XIX
A eso de las doce volví de nuevo a Róterdam. Aunque era de día, el cuarto de Kalman Teller seguía igual de iluminado que la noche en que hablé con él por primera vez. Los ordenadores estaban encendidos y en la gran pantalla de la pared continuaban renovándose los datos sin cesar. El negocio del petróleo no conocía descanso y se perpetuaba las veinticuatro horas; cuando un continente cerraba el día laboral, uno nuevo comenzaba en otra parte del mundo. Este hombre tal vez ni siquiera dormía, pero, si ese era el caso, su aspecto no le delataba. De nuevo iba impecablemente vestido y, al igual que la vez anterior, tuve que hacer un esfuerzo para no mirarle las manos. Los puños de la camisa, esta vez unidos por gemelos oscuros, le salían por debajo de la americana. Así pues, en uno de esos brazos debería de haber un número tatuado. ¿Qué pensaría este hombre de los feos tatuajes que lleva hoy en día casi todo el mundo?
Llegué poco antes de la apertura de la New York Mercantile Exchange. Las cotizaciones de los futuros a tres y seis meses para la West Texas Intermediate y la Brent Crude Oil abrieron justo como pronosticó. Era imposible leerle en el rostro la importancia que podía tener para él. Sin ningún triunfalismo, dijo:
—Así me gano la vida.
—Y sin tener que salir de casa.
—Estoy agradecido a la tecnología moderna.
—¿Sale usted alguna vez a la calle?
—Muy raras veces, pero está bien así. Ya he visto bastante. —Señaló los papeles que yo llevaba en la mano y preguntó—: ¿Ha traído el contrato? Si se sirve café, iré echándole un vistazo. Supongo que no será demasiado complicado, ¿no?

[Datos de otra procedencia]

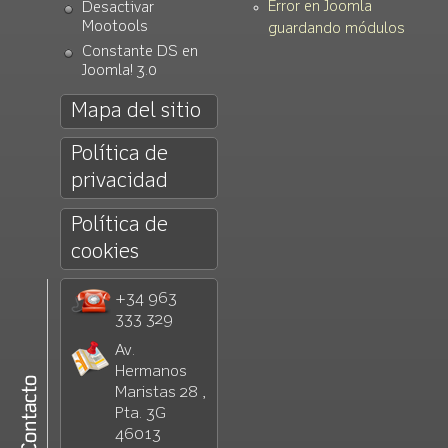
Error en Joomla
Desactivar
Mootools
guardando módulos
Constante DS en
Joomla! 3.0
Mapa del sitio
Política de
privacidad
Política de
cookies
+34 963
333 329
Av.
Hermanos
Maristas 28 ,
Pta. 3G
46013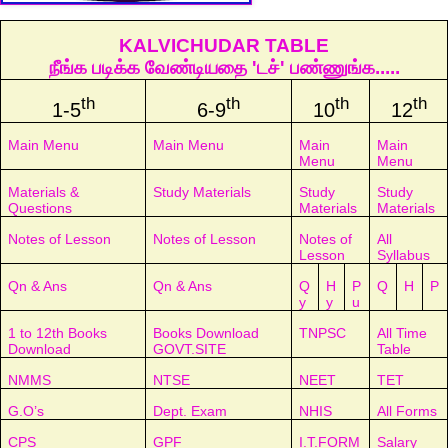
KALVICHUDAR TABLE
நீங்க படிக்க வேண்டியதை 'டச்' பண்ணுங்க.....
th
th
th
th
1-5
6-9
10
12
Main Menu
Main Menu
Main
Main
Menu
Menu
Materials &
Study Materials
Study
Study
Questions
Materials
Materials
Notes of Lesson
Notes of Lesson
Notes of
All
Lesson
Syllabus
Qn & Ans
Qn & Ans
Q
H
P
Q
H
P
y
y
u
1 to 12th Books
Books Download
TNPSC
All Time
Download
GOVT.SITE
Table
NMMS
NTSE
NEET
TET
G.O’s
Dept. Exam
NHIS
All Forms
CPS
GPF
I.T.FORM
Salary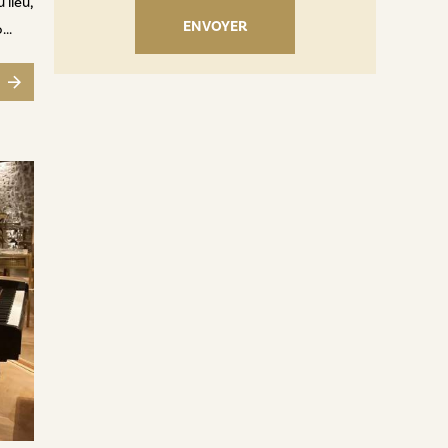
 lieu,
..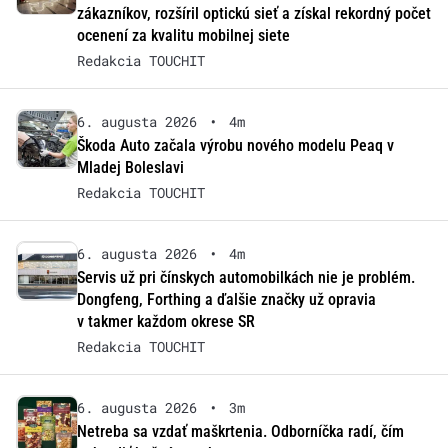
zákazníkov, rozšíril optickú sieť a získal rekordný počet
ocenení za kvalitu mobilnej siete
Redakcia TOUCHIT
6. augusta 2026
•
4m
Škoda Auto začala výrobu nového modelu Peaq v
Mladej Boleslavi
Redakcia TOUCHIT
6. augusta 2026
•
4m
Servis už pri čínskych automobilkách nie je problém.
Dongfeng, Forthing a ďalšie značky už opravia
v takmer každom okrese SR
Redakcia TOUCHIT
6. augusta 2026
•
3m
Netreba sa vzdať maškrtenia. Odborníčka radí, čím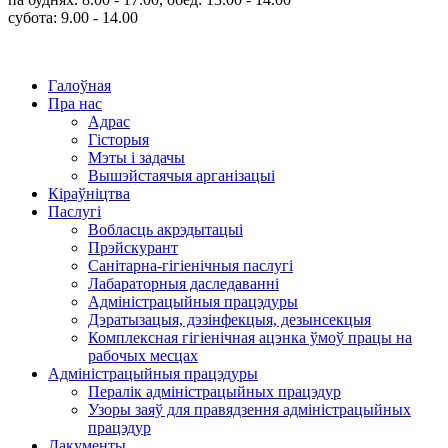
субота: 9.00 - 14.00
Галоўная
Пра нас
Адрас
Гісторыя
Мэты і задачы
Вышэйстаячыя арганізацыі
Кіраўніцтва
Паслугi
Вобласць акрэдытацыі
Прэйскурант
Санітарна-гігіенічныя паслугі
Лабараторныя даследаванні
Адміністрацыйныя працэдуры
Дэратызацыя, дэзінфекцыя, дезынсекцыя
Комплексная гігіенічная ацэнка ўмоў працы на
рабочых месцах
Адміністрацыйныя працэдуры
Пералік адміністрацыйных працэдур
Узоры заяў для правядзення адміністрацыйных
працэдур
Дакументы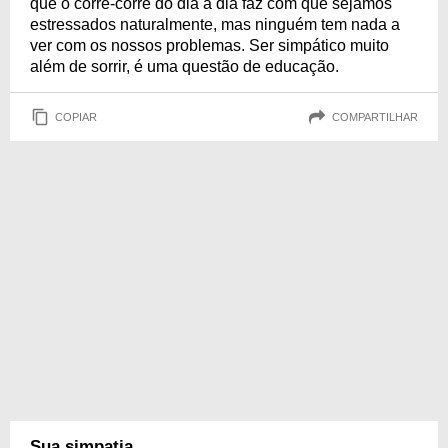
que o corre-corre do dia a dia faz com que sejamos
estressados naturalmente, mas ninguém tem nada a
ver com os nossos problemas. Ser simpático muito
além de sorrir, é uma questão de educação.
COPIAR
COMPARTILHAR
Sua simpatia...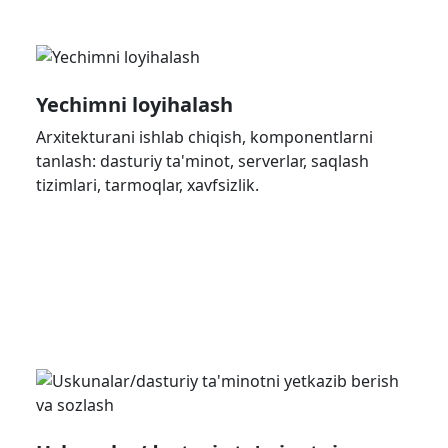
Yechimni loyihalash
Arxitekturani ishlab chiqish, komponentlarni
tanlash: dasturiy ta'minot, serverlar, saqlash
tizimlari, tarmoqlar, xavfsizlik.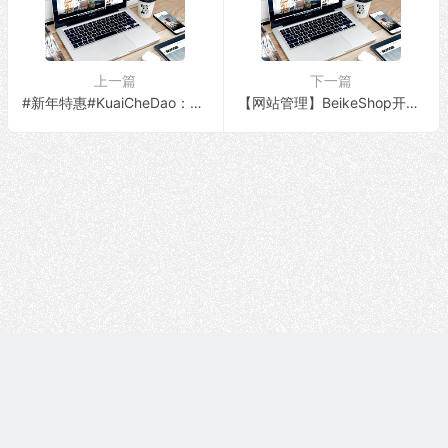
区
上一篇
下一篇
#新年特惠#KuaiCheDao：限时61折促销，香港BGP/香港CMI/日本BGP/美国BGP/新加坡BGP，原生IP/解锁流媒体/适合落地用途
【网站管理】BeikeShop开源跨境电商系统-外贸独立站搭建图文教程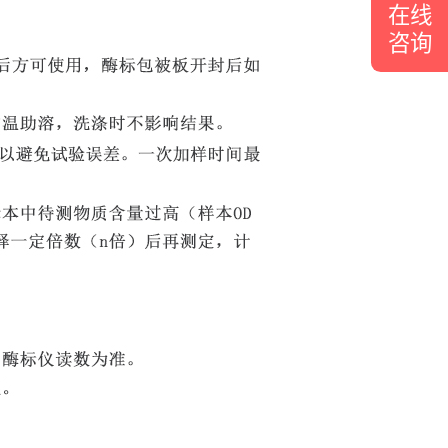
在线
咨询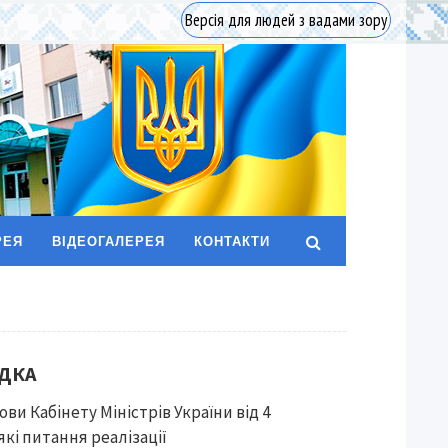
Версія для людей з вадами зору
РЕЯ
ВІДЕОГАЛЕРЕЯ
КОНТАКТИ
ДКА
ови Кабінету Міністрів України від 4
які питання реалізації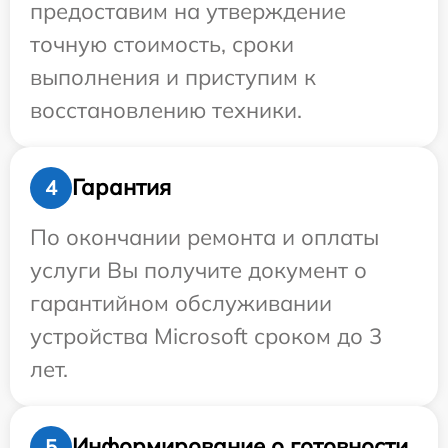
предоставим на утверждение
точную стоимость, сроки
выполнения и приступим к
восстановлению техники.
Гарантия
4
По окончании ремонта и оплаты
услуги Вы получите документ о
гарантийном обслуживании
устройства Microsoft сроком до 3
лет.
Информирование о готовности
5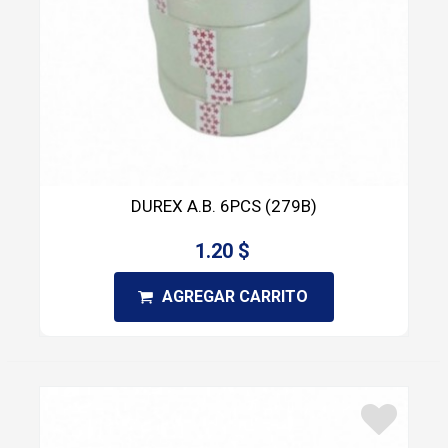
DUREX A.B. 6PCS (279B)
1.20 $
AGREGAR CARRITO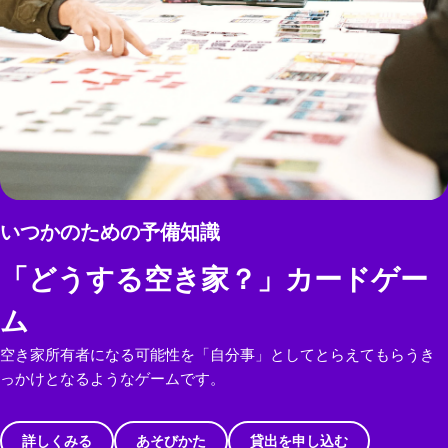
いつかのための予備知識
「どうする空き家？」カードゲー
ム
空き家所有者になる可能性を「自分事」としてとらえてもらうき
っかけとなるようなゲームです。
詳しくみる
あそびかた
貸出を申し込む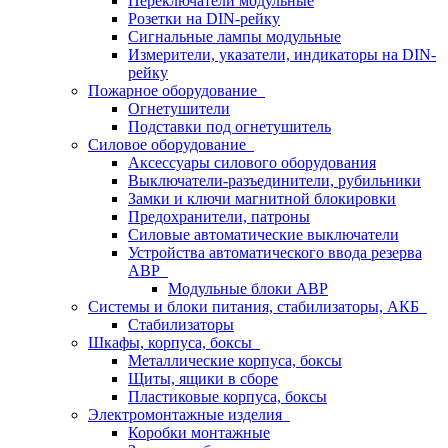
Переключатели модульные
Розетки на DIN-рейку
Сигнальные лампы модульные
Измерители, указатели, индикаторы на DIN-
рейку
Пожарное оборудование
Огнетушители
Подставки под огнетушитель
Силовое оборудование
Аксессуары силового оборудования
Выключатели-разъединители, рубильники
Замки и ключи магнитной блокировки
Предохранители, патроны
Силовые автоматические выключатели
Устройства автоматического ввода резерва
АВР
Модульные блоки АВР
Системы и блоки питания, стабилизаторы, АКБ
Стабилизаторы
Шкафы, корпуса, боксы
Металлические корпуса, боксы
Щиты, ящики в сборе
Пластиковые корпуса, боксы
Электромонтажные изделия
Коробки монтажные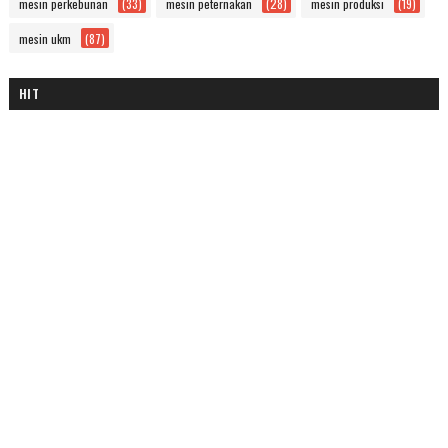
mesin perkebunan
(33)
mesin peternakan
(28)
mesin produksi
(19)
mesin ukm
(87)
HIT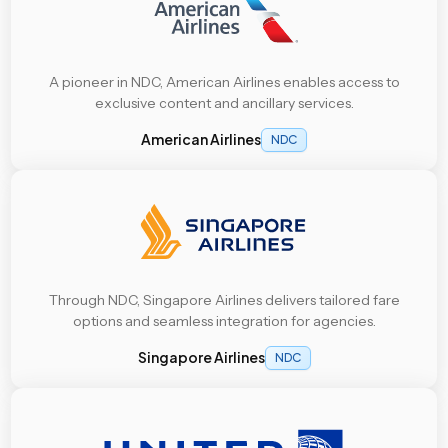
A pioneer in NDC, American Airlines enables access to
exclusive content and ancillary services.
American Airlines
NDC
Through NDC, Singapore Airlines delivers tailored fare
options and seamless integration for agencies.
Singapore Airlines
NDC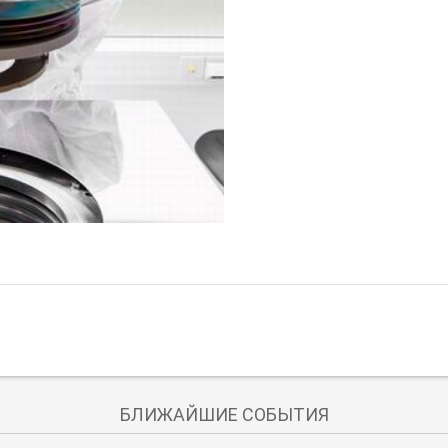
БЛИЖАЙШИЕ СОБЫТИЯ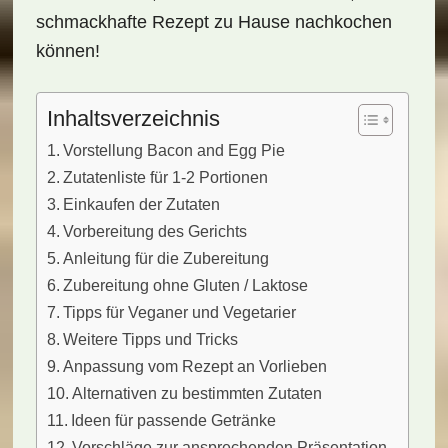
schmackhafte Rezept zu Hause nachkochen
können!
Inhaltsverzeichnis
Vorstellung Bacon and Egg Pie
Zutatenliste für 1-2 Portionen
Einkaufen der Zutaten
Vorbereitung des Gerichts
Anleitung für die Zubereitung
Zubereitung ohne Gluten / Laktose
Tipps für Veganer und Vegetarier
Weitere Tipps und Tricks
Anpassung vom Rezept an Vorlieben
Alternativen zu bestimmten Zutaten
Ideen für passende Getränke
Vorschläge zur ansprechenden Präsentation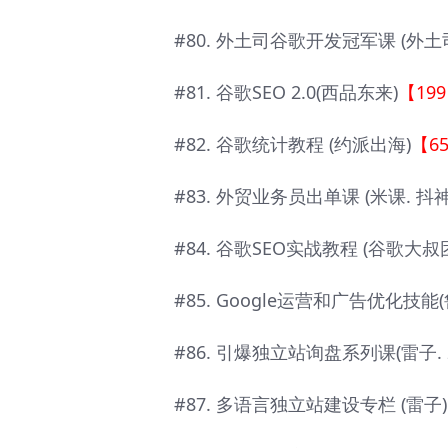
#80. 外土司谷歌开发冠军课 (外土
#81. 谷歌SEO 2.0(西品东来)
【19
#82. 谷歌统计教程 (约派出海)
【6
#83. 外贸业务员出单课 (米课. 抖神
#84. 谷歌SEO实战教程 (谷歌大叔
#85. Google运营和广告优化技能(
#86. 引爆独立站询盘系列课(雷子. 2
#87. 多语言独立站建设专栏 (雷子)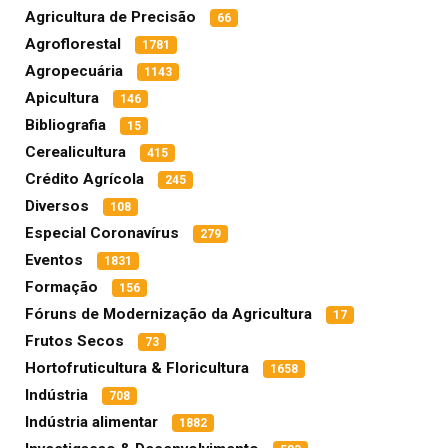
Agricultura de Precisão
66
Agroflorestal
1781
Agropecuária
1143
Apicultura
146
Bibliografia
15
Cerealicultura
415
Crédito Agrícola
245
Diversos
108
Especial Coronavírus
279
Eventos
1831
Formação
156
Fóruns de Modernização da Agricultura
17
Frutos Secos
73
Hortofruticultura & Floricultura
1658
Indústria
708
Indústria alimentar
1882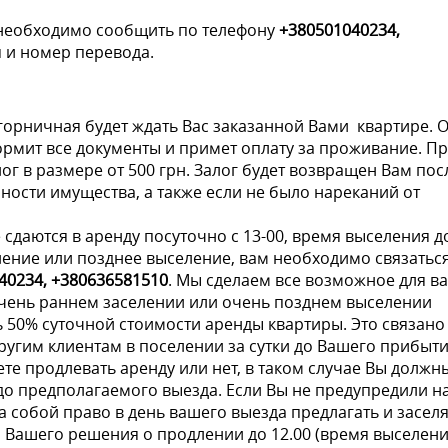
 необходимо сообщить по телефону
+380501040234,
 и номер перевода.
горничная будет ждать Вас заказанной Вами квартире. 
ормит все документы и примет оплату за проживание. П
г в размере от 500 грн. Залог будет возвращен Вам пос
ности имущества, а также если не было нареканий от
сдаются в аренду посуточно c 13-00, время выселения до
ление или позднее выселение, вам необходимо связаться
40234, +380636581510
. Мы сделаем все возможное для в
очень раннем заселении или очень позднем выселении
50% суточной стоимости аренды квартиры. Это связано
ругим клиентам в поселении за сутки до Вашего прибыти
ете продлевать аренду или нет, в таком случае Вы должн
о предполагаемого выезда. Если Вы не предупредили на
 собой право в день вашего выезда предлагать и заселя
и Вашего решения о продлении до 12.00 (время выселени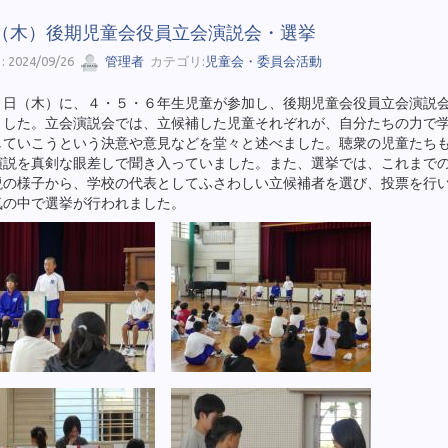
6（木）後期児童会役員立会演説会・選挙
 2024/09/26
管理者
カテゴリ:
児童会・委員会活動
６日（木）に、４・５・６年生児童が参加し、後期児童会役員立会演説
ました。立会演説会では、立候補した児童それぞれが、自分たちの力で
していこうという決意や意見などを堂々と述べました。聴衆の児童たち
演説を真剣な眼差しで聞き入っていました。また、選挙では、これまで
説の様子から、学校の代表としてふさわしい立候補者を選び、投票を行
気の中で選挙が行われました。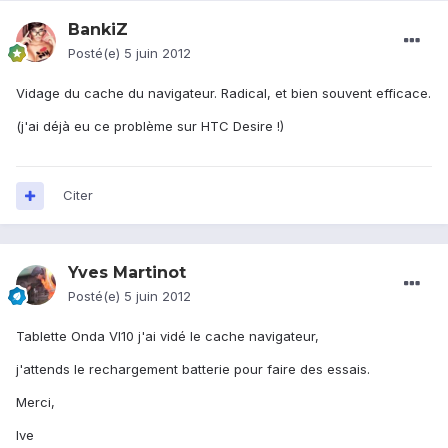
BankiZ
Posté(e)
5 juin 2012
Vidage du cache du navigateur. Radical, et bien souvent efficace.
(j'ai déjà eu ce problème sur HTC Desire !)
Citer
Yves Martinot
Posté(e)
5 juin 2012
Tablette Onda VI10 j'ai vidé le cache navigateur,
j'attends le rechargement batterie pour faire des essais.
Merci,
Ive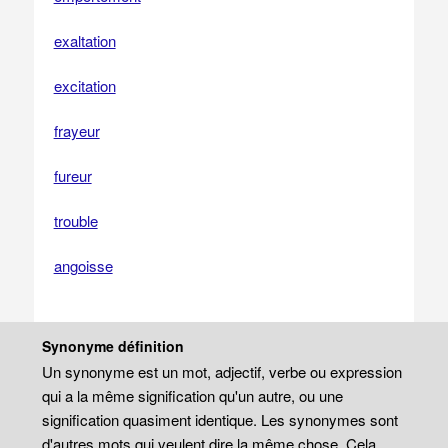
exaltation
excitation
frayeur
fureur
trouble
angoisse
Synonyme définition
Un synonyme est un mot, adjectif, verbe ou expression
qui a la même signification qu'un autre, ou une
signification quasiment identique. Les synonymes sont
d'autres mots qui veulent dire la même chose. Cela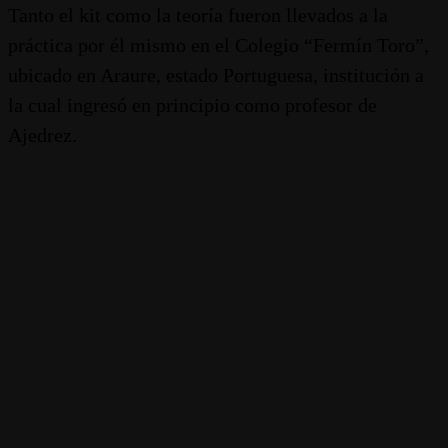
Tanto el kit como la teoría fueron llevados a la
práctica por él mismo en el Colegio “Fermín Toro”,
ubicado en Araure, estado Portuguesa, institución a
la cual ingresó en principio como profesor de
Ajedrez.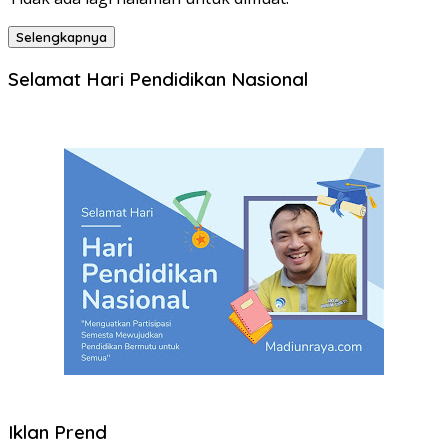
Selengkapnya
Selamat Hari Pendidikan Nasional
Iklan Prend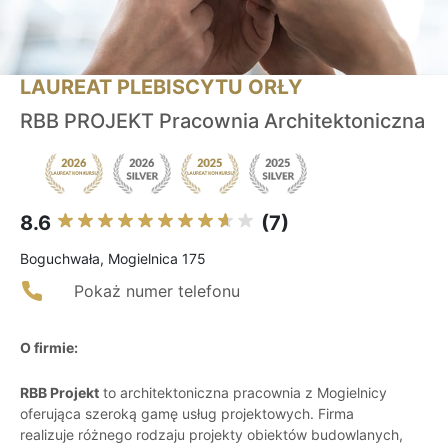
LAUREAT PLEBISCYTU ORŁY
RBB PROJEKT Pracownia Architektoniczna
8.6
(7)
Boguchwała, Mogielnica 175
Pokaż numer telefonu
O firmie:
RBB Projekt
to architektoniczna pracownia z Mogielnicy
oferująca szeroką gamę usług projektowych. Firma
realizuje różnego rodzaju projekty obiektów budowlanych,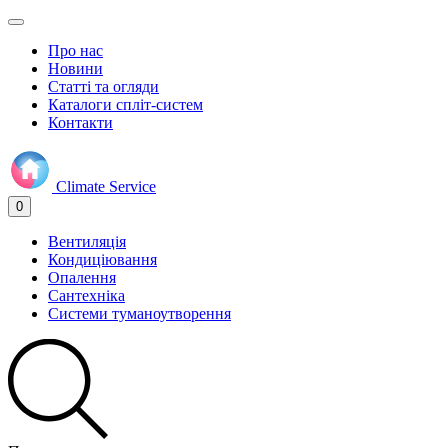
Про нас
Новини
Статті та огляди
Каталоги спліт-систем
Контакти
Climate
Service
0
Вентиляція
Кондиціювання
Опалення
Сантехніка
Системи туманоутворення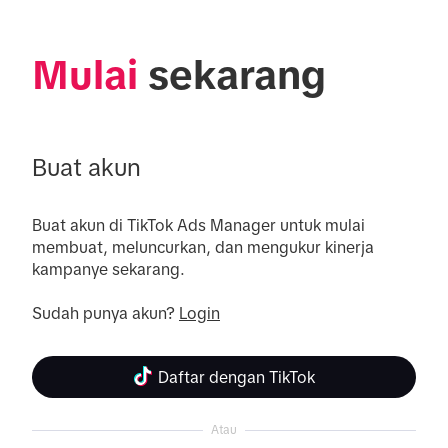
Mulai
 sekarang
Buat akun
Buat akun di TikTok Ads Manager untuk mulai 
membuat, meluncurkan, dan mengukur kinerja 
kampanye sekarang.

Sudah punya akun? 
Login
Daftar dengan TikTok
Atau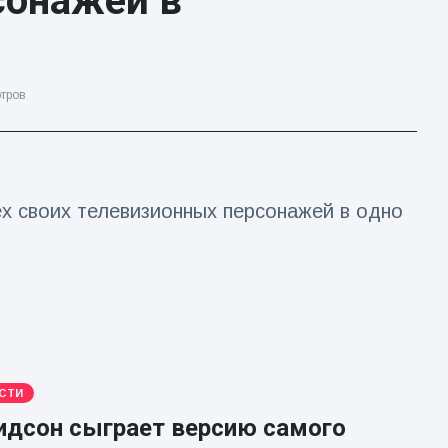
сонажей в
тров
ех своих телевизионных персонажей в одно
СТИ
идсон сыграет версию самого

Terminamos rápido. Yo no tenía ni idea de la cantidad de trabajo que podría llegar a suponer y quería un adelanto por los gastos que esperaba. No se extrañó de la cantidad y llamaría a su contable para que quedara conmigo más adelante. Lo que sí quería saber era en qué me basaba para pedirle la cantidad que quería recibir si el trabajo se llevaba a cabo con éxito. Más por interés, porque tampoco eso suponía ningún problema. No duró mucho la conversación; ninguno de los dos teníamos la necesidad de especular sobre lo que podría pasar.
Sin embargo, quise decir una cosa más:
—Le aseguro que me entregaré al caso en cuerpo y alma. Eso era lo más importante para usted, ¿no?
—Sí, en efecto.
Cuando nos levantamos para despedirnos, volvió a llamarme la atención lo imponente que seguía siendo su figura a pesar de estar tan delgado. De manera totalmente inesperada, me tendió la mano derecha. Me sorprendió tanto que la dejé esperando un momento en el aire antes de estrechársela.
—Ahora nuestro acuerdo es firme —dijo.
Por primera vez observé en su rostro algo parecido a una sonrisa. Era una sonrisa sin alegría, a lo sumo pensada para animarme.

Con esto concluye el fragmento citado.